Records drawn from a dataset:
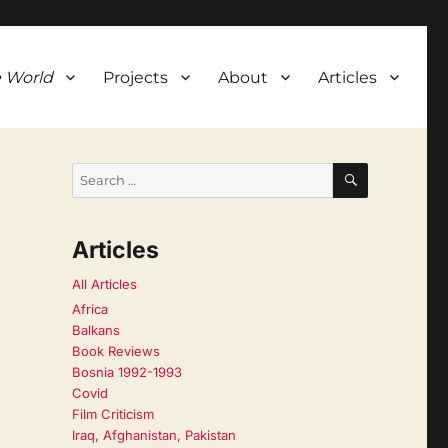
 World
Projects
About
Articles
SEARCH
Search
for:
Articles
All Articles
Africa
Balkans
Book Reviews
Bosnia 1992-1993
Covid
Film Criticism
Iraq, Afghanistan, Pakistan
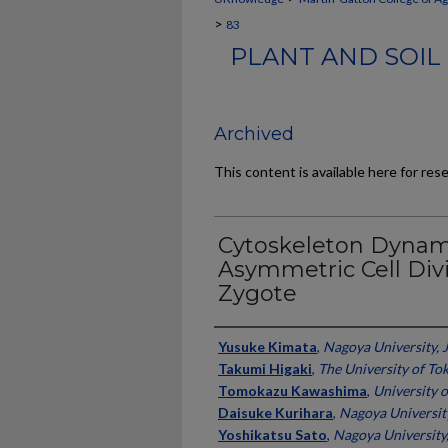
>
83
PLANT AND SOIL
Archived
This content is available here for res
Cytoskeleton Dynami
Asymmetric Cell Div
Zygote
Authors
Yusuke Kimata
,
Nagoya University, 
Takumi Higaki
,
The University of To
Tomokazu Kawashima
,
University 
Daisuke Kurihara
,
Nagoya Universit
Yoshikatsu Sato
,
Nagoya University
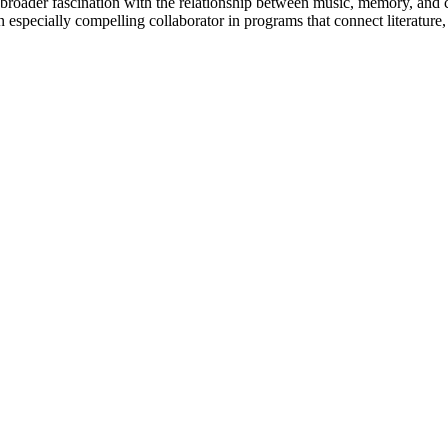
g a broader fascination with the relationship between music, memory, and
an especially compelling collaborator in programs that connect literature,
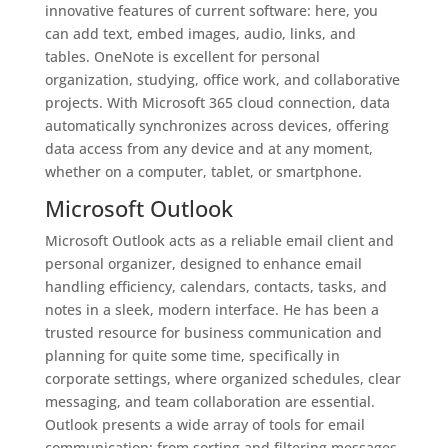
innovative features of current software: here, you
can add text, embed images, audio, links, and
tables. OneNote is excellent for personal
organization, studying, office work, and collaborative
projects. With Microsoft 365 cloud connection, data
automatically synchronizes across devices, offering
data access from any device and at any moment,
whether on a computer, tablet, or smartphone.
Microsoft Outlook
Microsoft Outlook acts as a reliable email client and
personal organizer, designed to enhance email
handling efficiency, calendars, contacts, tasks, and
notes in a sleek, modern interface. He has been a
trusted resource for business communication and
planning for quite some time, specifically in
corporate settings, where organized schedules, clear
messaging, and team collaboration are essential.
Outlook presents a wide array of tools for email
communication: from sorting and filtering messages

Instructions to follow:
All that is wanted is an exact copy of the lines from the line bearing "Yoshikatsu Sato" through the final line of the entries, including both ends but no pictures.

Solution for this problem:
Yoshikatsu Sato
,
Nagoya University
g a broader fascination with the relationship between music, memory, and
an especially compelling collaborator in programs that connect literature,
innovative features of current software: here, you
can add text, embed images, audio, links, and
tables. OneNote is excellent for personal
organization, studying, office work, and collaborative
projects. With Microsoft 365 cloud connection, data
automatically synchronizes across devices, offering
data access from any device and at any moment,
whether on a computer, tablet, or smartphone.
Microsoft Outlook
Microsoft Outlook acts as a reliable email client and
personal organizer, designed to enhance email
handling efficiency, calendars, contacts, tasks, and
notes in a sleek, modern interface. He has been a
trusted resource for business communication and
planning for quite some time, specifically in
corporate settings, where organized schedules, clear
messaging, and team collaboration are essential.
Outlook presents a wide array of tools for email
communication: from sorting and filtering messages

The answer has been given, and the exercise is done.